O mundo é seu para se encontrar.
Todo o corpo de Luke se arrepiou. Ele se lembrava daquilo, da voz dela, cantando para ele. Ele até conhecia a canção! Era muito antiga, e sua avó costumava cantarolar os mesmos versos pela casa inteira quando ele passava as férias de verão com ela.
- Ela tinha a voz mais linda do mundo - Luke continuou, falando em voz alta sem nem perceber. - Ela cantava, e aquilo me fez acordar, mesmo que só por um instante. Agora consigo até me lembrar de ver Dug perto de mim na areia, antes de apagar outra vez! Não havia nem sinal dela, pelo menos não no que eu consigo me lembrar, mas ela era real, e a voz dela...
Luke parou de falar quando percebeu os olhares dos amigos sobre ele. Descrença era pouco para descrever o que estava estampado em seus rostos.
- Luke, foi mal, mas eu acho que você bebeu água salgada demais - Dean disse, levantando as mãos para cima como que pedindo desculpas. - Uma garota te salvando no meio do mar? E depois cantando para você? Olha, parece um caso sério de avistamento de sereias. Você devia levar isso para televisão.
Luke quis acertar a cabeça de Dean com alguma coisa, de preferência com o maldito medidor cardíaco que já estava a ponto de enlouquecê-lo.
- Então como você explica a ligação? - Luke atirou. - Alguém ligou para a emergência.
- Com certeza. Alguém que te viu ser trazido das ondas até a praia. - Dean bufou. - Já te disse que você é mesmo um sortudo?
- A garota é real - Luke afirmou, em um tom que desafiava o amigo a dizer o contrário. - E ela salvou minha vida. Tenho que saber quem ela é, para agradecer, para... - ele suspirou, frustrado - para fazer o que ela quiser, porra. Eu estaria no fundo do mar se não fosse por ela.
Nem Dean nem Zack disseram mais alguma coisa, mas era óbvio pela expressão deles que não pareciam muito convencidos de tudo aquilo. Quando eles saíram do quarto para ir chamar o médico e seus pais, Luke se recostou contra os travesseiros e levou a mão ao pingente que levava junto ao peito, naquele gesto automático que sempre o acalmava.

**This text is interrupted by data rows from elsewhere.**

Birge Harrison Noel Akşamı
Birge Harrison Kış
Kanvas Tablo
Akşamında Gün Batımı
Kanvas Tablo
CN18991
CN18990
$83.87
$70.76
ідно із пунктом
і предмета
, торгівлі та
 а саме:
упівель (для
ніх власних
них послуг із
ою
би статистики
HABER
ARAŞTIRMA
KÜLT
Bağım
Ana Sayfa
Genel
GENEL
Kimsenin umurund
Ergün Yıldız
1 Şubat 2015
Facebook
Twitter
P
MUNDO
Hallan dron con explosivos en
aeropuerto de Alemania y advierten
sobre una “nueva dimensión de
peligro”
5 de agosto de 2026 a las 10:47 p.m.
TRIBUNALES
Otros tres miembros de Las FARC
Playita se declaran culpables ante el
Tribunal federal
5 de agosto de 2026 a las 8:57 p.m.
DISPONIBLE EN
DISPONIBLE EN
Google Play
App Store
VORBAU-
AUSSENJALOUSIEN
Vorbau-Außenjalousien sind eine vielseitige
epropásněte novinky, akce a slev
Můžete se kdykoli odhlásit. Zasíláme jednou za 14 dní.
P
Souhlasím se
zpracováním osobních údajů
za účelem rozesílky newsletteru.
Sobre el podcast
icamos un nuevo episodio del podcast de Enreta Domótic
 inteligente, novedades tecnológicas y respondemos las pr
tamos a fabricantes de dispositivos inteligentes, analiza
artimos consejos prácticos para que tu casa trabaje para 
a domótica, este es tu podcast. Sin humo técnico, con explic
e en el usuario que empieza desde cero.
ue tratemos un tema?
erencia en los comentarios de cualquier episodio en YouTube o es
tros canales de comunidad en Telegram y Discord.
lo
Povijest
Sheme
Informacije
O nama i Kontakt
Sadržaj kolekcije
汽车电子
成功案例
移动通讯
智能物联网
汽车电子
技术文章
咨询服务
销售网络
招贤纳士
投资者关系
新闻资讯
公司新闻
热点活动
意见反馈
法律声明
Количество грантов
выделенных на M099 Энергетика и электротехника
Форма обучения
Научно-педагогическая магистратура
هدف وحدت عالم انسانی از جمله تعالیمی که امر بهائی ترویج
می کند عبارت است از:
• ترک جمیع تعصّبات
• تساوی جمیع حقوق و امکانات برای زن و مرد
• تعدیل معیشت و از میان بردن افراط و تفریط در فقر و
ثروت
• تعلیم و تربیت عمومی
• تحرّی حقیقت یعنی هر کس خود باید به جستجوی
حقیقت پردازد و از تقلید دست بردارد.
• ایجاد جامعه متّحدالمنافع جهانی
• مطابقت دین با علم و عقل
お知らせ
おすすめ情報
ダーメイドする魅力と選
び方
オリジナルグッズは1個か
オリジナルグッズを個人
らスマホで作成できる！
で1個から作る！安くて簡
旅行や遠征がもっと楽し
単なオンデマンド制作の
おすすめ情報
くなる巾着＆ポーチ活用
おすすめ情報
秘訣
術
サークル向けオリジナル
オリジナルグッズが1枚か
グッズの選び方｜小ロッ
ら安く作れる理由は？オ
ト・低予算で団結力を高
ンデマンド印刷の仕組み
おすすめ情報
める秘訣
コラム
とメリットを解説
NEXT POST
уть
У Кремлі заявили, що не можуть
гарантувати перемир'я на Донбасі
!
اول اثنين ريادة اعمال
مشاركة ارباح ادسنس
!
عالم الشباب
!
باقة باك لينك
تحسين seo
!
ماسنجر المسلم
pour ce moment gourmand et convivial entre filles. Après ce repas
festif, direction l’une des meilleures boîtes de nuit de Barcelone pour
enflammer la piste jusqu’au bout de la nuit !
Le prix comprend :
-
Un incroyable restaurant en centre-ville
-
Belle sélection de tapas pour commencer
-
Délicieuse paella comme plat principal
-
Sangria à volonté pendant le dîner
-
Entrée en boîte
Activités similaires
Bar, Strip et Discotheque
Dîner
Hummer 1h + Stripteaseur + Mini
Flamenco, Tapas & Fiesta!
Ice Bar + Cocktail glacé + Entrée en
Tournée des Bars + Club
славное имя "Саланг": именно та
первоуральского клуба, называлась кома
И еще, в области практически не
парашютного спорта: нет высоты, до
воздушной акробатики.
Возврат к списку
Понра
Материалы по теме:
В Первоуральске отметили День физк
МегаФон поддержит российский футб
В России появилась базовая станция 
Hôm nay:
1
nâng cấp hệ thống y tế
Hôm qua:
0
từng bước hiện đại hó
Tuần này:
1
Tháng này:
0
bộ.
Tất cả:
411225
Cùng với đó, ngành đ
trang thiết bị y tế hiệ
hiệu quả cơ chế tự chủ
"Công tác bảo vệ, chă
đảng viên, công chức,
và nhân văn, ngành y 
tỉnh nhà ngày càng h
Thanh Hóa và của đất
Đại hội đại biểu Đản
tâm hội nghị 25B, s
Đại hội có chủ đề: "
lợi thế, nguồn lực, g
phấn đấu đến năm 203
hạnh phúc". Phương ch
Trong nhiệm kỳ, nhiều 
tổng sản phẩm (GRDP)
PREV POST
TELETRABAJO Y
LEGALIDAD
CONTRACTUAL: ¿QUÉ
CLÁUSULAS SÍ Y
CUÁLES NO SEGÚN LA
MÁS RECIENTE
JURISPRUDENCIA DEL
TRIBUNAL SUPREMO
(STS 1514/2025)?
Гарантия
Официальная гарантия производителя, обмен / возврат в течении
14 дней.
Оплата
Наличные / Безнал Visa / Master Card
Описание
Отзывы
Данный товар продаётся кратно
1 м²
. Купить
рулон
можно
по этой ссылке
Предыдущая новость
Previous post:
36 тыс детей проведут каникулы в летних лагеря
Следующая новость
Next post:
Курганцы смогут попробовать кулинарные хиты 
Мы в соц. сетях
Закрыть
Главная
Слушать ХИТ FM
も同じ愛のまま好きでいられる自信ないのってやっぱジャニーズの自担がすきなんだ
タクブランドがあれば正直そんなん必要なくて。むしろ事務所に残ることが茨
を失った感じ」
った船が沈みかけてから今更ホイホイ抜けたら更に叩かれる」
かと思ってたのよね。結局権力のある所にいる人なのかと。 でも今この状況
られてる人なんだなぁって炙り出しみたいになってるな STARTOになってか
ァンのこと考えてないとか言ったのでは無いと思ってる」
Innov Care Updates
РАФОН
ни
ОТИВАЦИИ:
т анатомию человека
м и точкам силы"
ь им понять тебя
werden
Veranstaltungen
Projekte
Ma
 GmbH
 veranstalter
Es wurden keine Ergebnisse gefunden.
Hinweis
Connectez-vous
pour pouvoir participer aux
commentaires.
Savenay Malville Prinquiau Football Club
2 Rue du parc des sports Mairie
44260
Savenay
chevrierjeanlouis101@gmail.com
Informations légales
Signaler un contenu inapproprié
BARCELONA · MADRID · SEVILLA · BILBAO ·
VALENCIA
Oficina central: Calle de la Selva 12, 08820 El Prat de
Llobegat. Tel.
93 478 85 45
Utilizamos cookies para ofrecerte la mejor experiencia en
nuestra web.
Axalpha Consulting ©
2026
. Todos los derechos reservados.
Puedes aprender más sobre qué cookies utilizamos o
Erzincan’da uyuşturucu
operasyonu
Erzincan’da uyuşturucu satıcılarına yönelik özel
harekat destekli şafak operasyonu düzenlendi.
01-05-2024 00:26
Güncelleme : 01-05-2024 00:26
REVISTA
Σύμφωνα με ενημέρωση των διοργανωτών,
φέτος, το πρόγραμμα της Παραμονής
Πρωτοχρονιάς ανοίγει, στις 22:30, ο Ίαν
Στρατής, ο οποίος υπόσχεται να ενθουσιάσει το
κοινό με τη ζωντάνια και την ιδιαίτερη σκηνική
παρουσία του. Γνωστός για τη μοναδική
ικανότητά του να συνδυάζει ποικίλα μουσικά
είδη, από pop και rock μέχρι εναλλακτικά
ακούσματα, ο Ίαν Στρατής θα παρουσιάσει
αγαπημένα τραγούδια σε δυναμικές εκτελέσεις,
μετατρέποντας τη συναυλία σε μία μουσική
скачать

Os dedos, porém, não encontraram nada, e quando Luke colocou a mão em volta do pescoço, o coração acelerado, percebeu que o colar tinha sumido.
Pela primeira vez em seis anos, ele não estava usando o pingente com o nome da avó gravado nele.
Um nó se formou na garganta de Luke.
Quando os pais vieram, preocupados e fazendo mil perguntas, Luke os tranquilizou o quanto pôde para logo em seguida perguntar sobre o pingente.
- Você deu entrado no hospital sem ele, querido - a mãe disse, acariciando os cabelos do filho, lágrimas ainda escorrendo por suas bochechas, mas dessa vez de alívio, e não de desespero como na noite em claro passada na cabeceira de Luke. - Deve ter se perdido no mar.
Era uma coisa idiota, sentir daquele jeito por um objeto perdido, mas aquele colar tinha sido importante para ele. Era um lembrete constante de quem tinha amado mais que tudo no mundo, e que sempre levaria consigo.
Depois de ser interrogado pelos médicos e pelos pais, além de ser monitorado e passar por alguns exames para avaliar como sua cabeça estava respondendo a certos estímulos depois do trauma sofrido, Luke foi deixado sozinho, com uma quantidade de analgésicos no sangue suficientes para derrubar um leão.
Mas, conforme afundava rumo à inconsciência, a garota misteriosa permeava cada espaço da sua mente, com sua voz e sua súplica para que ele aguentasse firme. Os outros podiam dizer o que quisessem, mas Luke tinha sua verdade.
A garota era real, e ela havia salvado sua vida sem pedir nada em troca.
E Luke só tinha uma certeza:
Faria de tudo para encontrá-la.
- Isla, agora é oficial, você passou de todos os limites.
Isla, que aparentemente não tinha passado de todos os limites ainda, por estar escondida atrás de um arbusto nos jardins do hospital da cidade ao pôr do sol, deu um chute na canela de Lino para que ele calasse a boca.
- Você falou igualzinho minhas irmãs agora.
- Começo a achar que elas estiveram certas o tempo todo. Sério, nas últimas vinte e quatro horas...
- Shhhh!
Isla colocou uma mão sobre a boca de Lino quando viu uma enfermeira passar apressada a poucos metros de distância. Ela a acompanhou com os olhos até se afastar, para só então liberar o amigo.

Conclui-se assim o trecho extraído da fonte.